Em causa está a programação preparada pelo Teatro Stephens no âmbito da Rede de Teatros e Cineteatros Portugueses (RTCP).
Em 2023, a sala de espetáculos garantiu financiamento da Direção-Geral das Artes para o período 2024-2027, obtendo a melhor classificação nacional no concurso da RTCP com o projeto “Incorporar: práticas artísticas e pensamento contemporâneo”.
O vereador disse acreditar que, apesar dos adiamentos que aconteceram depois da tempestade de 28 de janeiro, será possível concretizar os espetáculos e ações previstas nesse plano.
“Acreditamos que vamos conseguir reagendar tudo em vários espaços e também no espaço exterior. Agora, estamos na primavera, depois virá o verão e vamos também fazer coisas na rua”.
Igualmente nas escolas e jardins de infância a atividade contemplada pelo Teatro Stephens foi reforçada.
“É demasiado importante que a programação cultural exista. Seria demasiado mau que não existisse, para a fruição cultural e para o nosso bem-estar psíquico”, afirmou Sérgio Silva.
Além disso, acrescentou, o retomar da programação tem um simbolismo relevante.
“É um sinal de que nós [município] e a sociedade, através das associações - destas em concreto e eventualmente de outras que se venham a juntar a este movimento - queremos seguir em frente, que queremos retomar a vida”.
O histórico Teatro Stephens, originalmente construído pelos irmãos Stephens em meados de 1770, sofreu danos significativos durante a depressão Kristin.
“No Teatro Stephens entrou muita água e ainda não temos telhado reposto.

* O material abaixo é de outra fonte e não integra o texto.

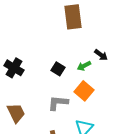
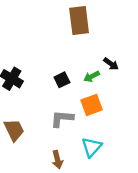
black square: (58, 69) -> (62, 80), turned 32
orange square: (84, 91) -> (92, 105), turned 30

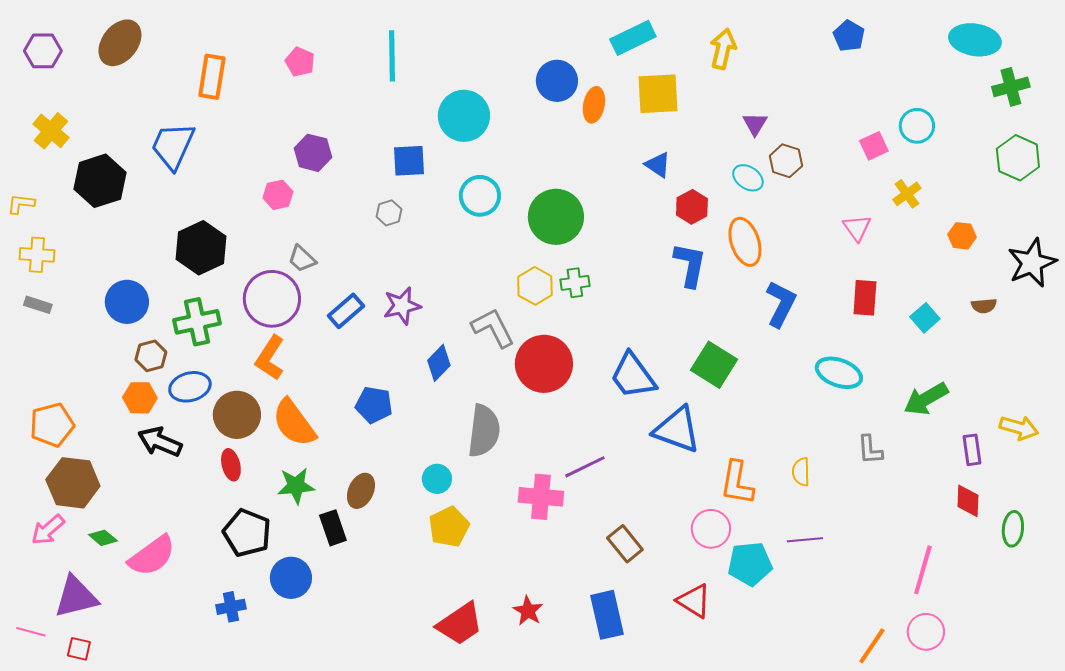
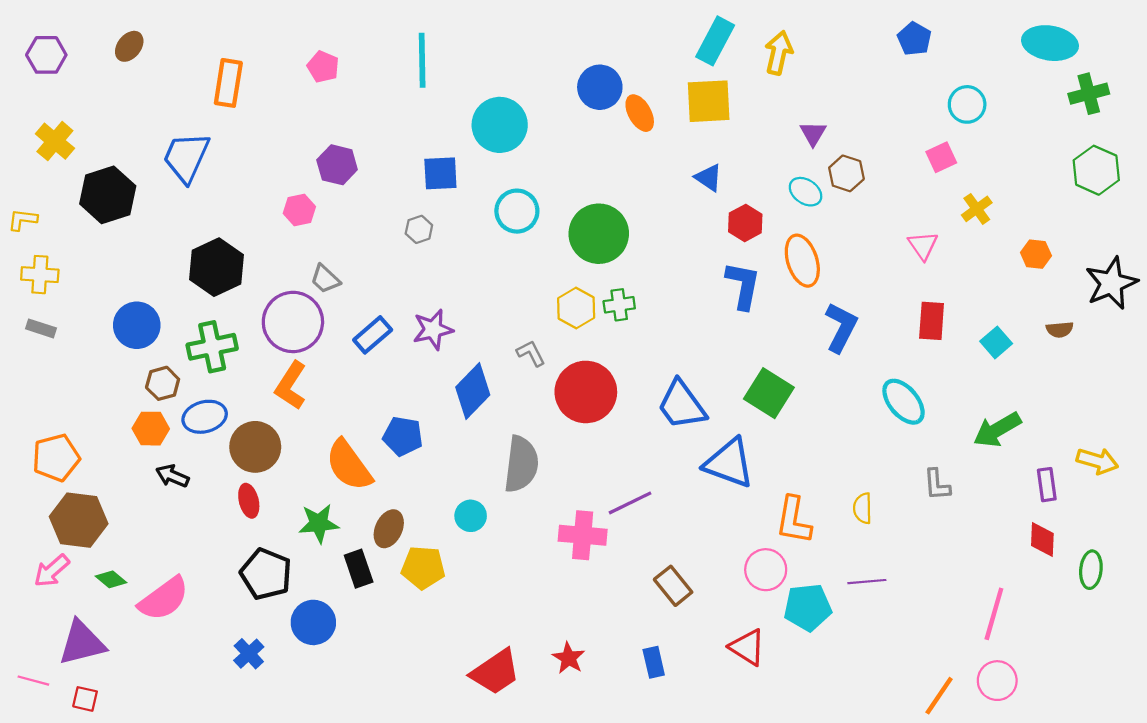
cyan rectangle: (633, 38) -> (715, 41), moved, turned -36
brown ellipse: (120, 43) -> (129, 46), size x0.6
orange ellipse: (594, 105) -> (640, 113), turned -40
cyan circle: (917, 126) -> (967, 104), moved
gray L-shape: (493, 328) -> (531, 353), size x0.6
blue diamond: (439, 363) -> (473, 391), size x1.4
cyan ellipse: (839, 373) -> (904, 402), turned 30
orange semicircle: (294, 423) -> (349, 465), moved
black arrow: (160, 442) -> (172, 476), size x0.7
yellow pentagon: (449, 527) -> (423, 568), moved, turned 30
blue cross: (231, 607) -> (249, 654), turned -32
blue rectangle: (607, 615) -> (654, 662), size x0.6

Quando chove continua a cair água. Há estragos grandes”, lamentou.
A cobertura, o palco, as cadeiras e a alcatifa foram afetados, para lá de outros equipamentos da sala.
“Mas não nos equipamentos eletromecânicos, pelo que já vimos”, ressalvou.
Os serviços da Câmara Municipal da Marinha Grande estão a preparar o projeto de reabilitação e a contactar empresas para a empreitada, “mas não existe ainda qualquer previsão para o início dos trabalhos”.
“Queríamos que [a reabertura] fosse, pelo menos, o mais tardar, em novembro, porque queremos realizar uma ação maior nesse período. Vamos ver se conseguimos”, concluiu o autarca.
Enquanto se aguarda o regresso das condições ao Teatro Stephens, a programação é retomada na Marinha Grande na sexta-feira, às 21:30, no Auditório José Vareda, no SOM.
Em palco estará a peça “Definitivamente, nas Bahamas”, de Martin Crimp, com encenação de Ricardo Neves-Neves. A interpretação é de Custódia Gallego, Marques d’Arede e Cristina Gayoso Rey.